Krank machend: Genug von Leistungsoptimierungen

Paul Ignaz Vogel

Dieses Porträt handelt vom Durchschnittsleben eine einfachen Frau und Mutter. Nach der Scheidung zieht sie ihre Kinder alleine gross und ermöglichte ihnen eine sehr gute berufliche Ausbildung. Schliesslich gerät sie als Angestellte in einen pädagogischen Betrieb, wo nicht mehr das Menschliche, sondern nur die sogenannte Leistung zählt. Sie fühlt sich ausgebeutet und kollabiert physisch und psychisch.

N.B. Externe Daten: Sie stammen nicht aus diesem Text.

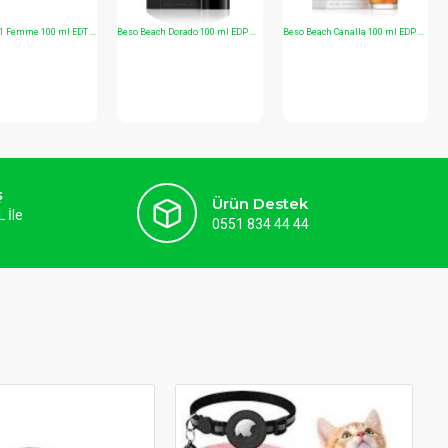
Apple Pencil Pro / 2. Nesil / 1. Nesil Uyumlu Stylus Koruyucu Kutu ve Kalem Tutucu
iPad Uyumlu Avuç İçi Red (Palm Rejection) Stylus Tablet Kalemi - USB-C Şarjlı
SİYAH
iPhone 15 Pro Max Uyumlu – 17 Pro Max Görünümlü Premium Dönüşüm Kılıfı
ş
Ürün Destek
 İle
0551 834 44 44
STOK TÜKENDI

Im Zuge der neoliberalen Privatisierung geriet auch ein mittleres regionales Dienstleistungsunternehmen im pädagogischen Bereich unter die Räder. Die staatlichen Zuschüsse wurden plötzlich abgesprochen, das Unternehmen musste sparen. Doch damit kam auch die Erkenntnis, dass mit Leistungsoptimierungen noch mehr gespart und noch mehr Druck auf das Personal ausgeübt werden konnte. Salome Sutter (Pseudonym) arbeitete in diesem Betrieb. 

Burnout

Für Salome war das zuviel. Schon während Monaten hatte sie kleiner Zusammenbrüche wegen ihrer 80-prozentigen Festanstellung erlitten. Eines Tages kam dann der grosse Kollaps. Der Psychiater musste sie notfallmässig in die Klinik einliefern. Dort befindet sie sich auf dem Weg einer behutsamen Besserung. Der ärztlich begleitete Genesungsprozess wird sich auch mit dem Aufsuchen von inneren Konflikten und deren Ursachen beschäftigen müssen. Salome fühlte sich stets zwischen Stuhl und Bank, Ansprüche von Aussen, hohe eigene innere Ansprüche an den Beruf und die Wirklichkeit konnten von ihr nicht mehr deckungsgleich erfahren werden. Die Spannungen wuchsen bis zur Erschöpfung, zum Burnout, zum „Es-geht-nicht-mehr“. Die permanenten Sparmassnahmen im Betrieb, die Gebietsstrukturierungen und die Teamveränderungen hatten das Ihre getan. So sagt Salome: „Die Arbeit stresst mich nicht, mich stresst nur der Betrieb, in dem ich arbeite“. So wurden diese Arbeitsbedingungen zum Auslöser der schweren Krise.

Schwere familiäre Last

Der Vater von Salome verliess die Familie, als sie achtjährig war. Die Mutter musste mit einem kleinen Lohn als Näherin die die drei Kinder und sich selbst durchbringen. Mit 16 Jahren verliess Salome das Elternhaus zur Ausbildung als Hotelfachassistentin. Diese musste sie aus psychischen Gründen abbrechen. Sie litt unter den stetigen Anforderungen. Mit 25 Jahren heiratete Salome, hatte ihrerseits drei Kinder. Sie führte im Unternehmen ihres Mannes die Buchhaltung, besorgte den Haushalt von fünf Personen, kümmerte sich um den stets den arbeitsintensiven Garten und ging zweimal in der Woche abends servieren. Nach der Scheidung wurde sie allein erziehende Mutter. Dank der Alimente konnte Salome im ersten Jahr zu Hause bleiben. Darauf versuchte sie, sich als allein Erziehende in die Arbeitswelt einzugliedern. Sie lebte praktisch immer ganz knapp über dem Existenzminimum. Stolz sagt Salome heute: „Ich habe den Kindern alles ermöglicht, sie haben alle drei eine gute Ausbildung bekommen“. 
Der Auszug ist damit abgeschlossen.